Transcribe the following entries letter for letter, without the pictures.

══ Given data ══

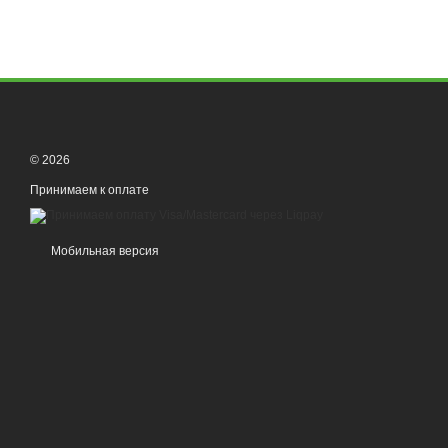
© 2026
Принимаем к оплате
Мобильная версия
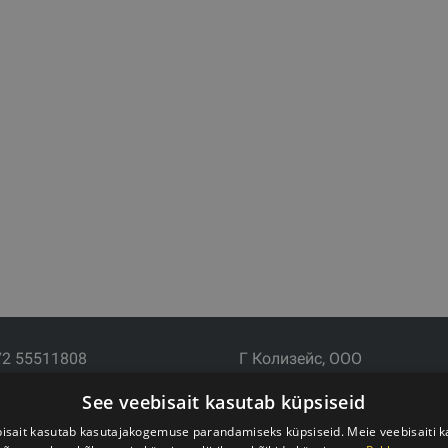
72 55511808
Г Колизейс, ООО
почта: info@trxtraining.ee
Юридический адрес: Ezermala
See veebisait kasutab küpsiseid
: Пн-Пт с 9:00 до 18:00
LV-1006
Рег.№ 44103017158 НДС №
isait kasutab kasutajakogemuse parandamiseks küpsiseid. Meie veebisaiti 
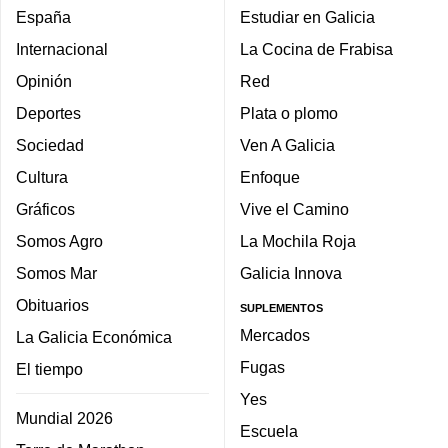
España
Estudiar en Galicia
Internacional
La Cocina de Frabisa
Opinión
Red
Deportes
Plata o plomo
Sociedad
Ven A Galicia
Cultura
Enfoque
Gráficos
Vive el Camino
Somos Agro
La Mochila Roja
Somos Mar
Galicia Innova
Obituarios
SUPLEMENTOS
Mercados
La Galicia Económica
Fugas
El tiempo
Yes
Mundial 2026
Escuela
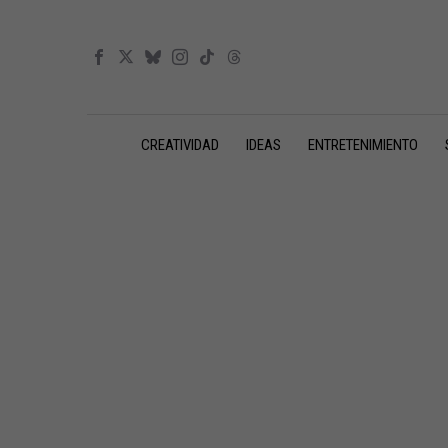
CREATIVIDAD
IDEAS
ENTRETENIMIENTO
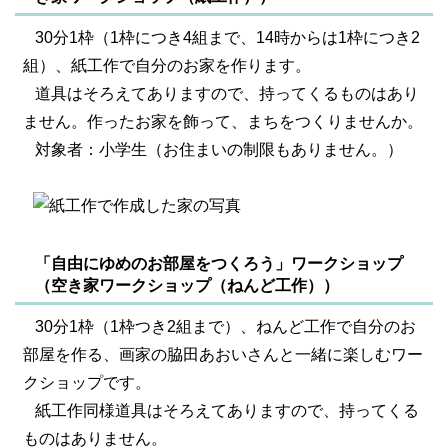
30分1枠（1枠につき4組まで、14時からは1枠につき2
組）、紙工作で自分のお家を作ります。
道具はそろえてありますので、持ってくるものはあり
ません。作ったお家を飾って、まちをつくりませんか。
対象者：小学生（お住まいの制限もありません。）
「自由にゆめのお部屋をつくろう」ワークショップ
（空き家ワークショップ（ねんど工作））
30分1枠（1枠つき2組まで）、ねんど工作で自分のお
部屋を作る、画家の脇田あおいさんと一緒に楽しむワー
クショップです。
紙工作同様道具はそろえてありますので、持ってくる
ものはありません。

═══

### Answer to the problem
© 2026
Принимаем к оплате
Мобильная версия
72 55511808
Г Колизейс, ООО
почта: info@trxtraining.ee
Юридический адрес: Ezermala
See veebisait kasutab küpsiseid
: Пн-Пт с 9:00 до 18:00
LV-1006
Рег.№ 44103017158 НДС №
isait kasutab kasutajakogemuse parandamiseks küpsiseid. Meie veebisaiti 
España
Estudiar en Galicia
Internacional
La Cocina de Frabisa
Opinión
Red
Deportes
Plata o plomo
Sociedad
Ven A Galicia
Cultura
Enfoque
Gráficos
Vive el Camino
Somos Agro
La Mochila Roja
Somos Mar
Galicia Innova
Obituarios
SUPLEMENTOS
Mercados
La Galicia Económica
Fugas
El tiempo
Yes
Mundial 2026
Escuela
CREATIVIDAD
IDEAS
ENTRETENIMIENTO
30分1枠（1枠につき4組まで、14時からは1枠につき2
組）、紙工作で自分のお家を作ります。
道具はそろえてありますので、持ってくるものはあり
ません。作ったお家を飾って、まちをつくりませんか。
対象者：小学生（お住まいの制限もありません。）
「自由にゆめのお部屋をつくろう」ワークショップ
（空き家ワークショップ（ねんど工作））
30分1枠（1枠つき2組まで）、ねんど工作で自分のお
部屋を作る、画家の脇田あおいさんと一緒に楽しむワー
クショップです。
紙工作同様道具はそろえてありますので、持ってくる
ものはありません。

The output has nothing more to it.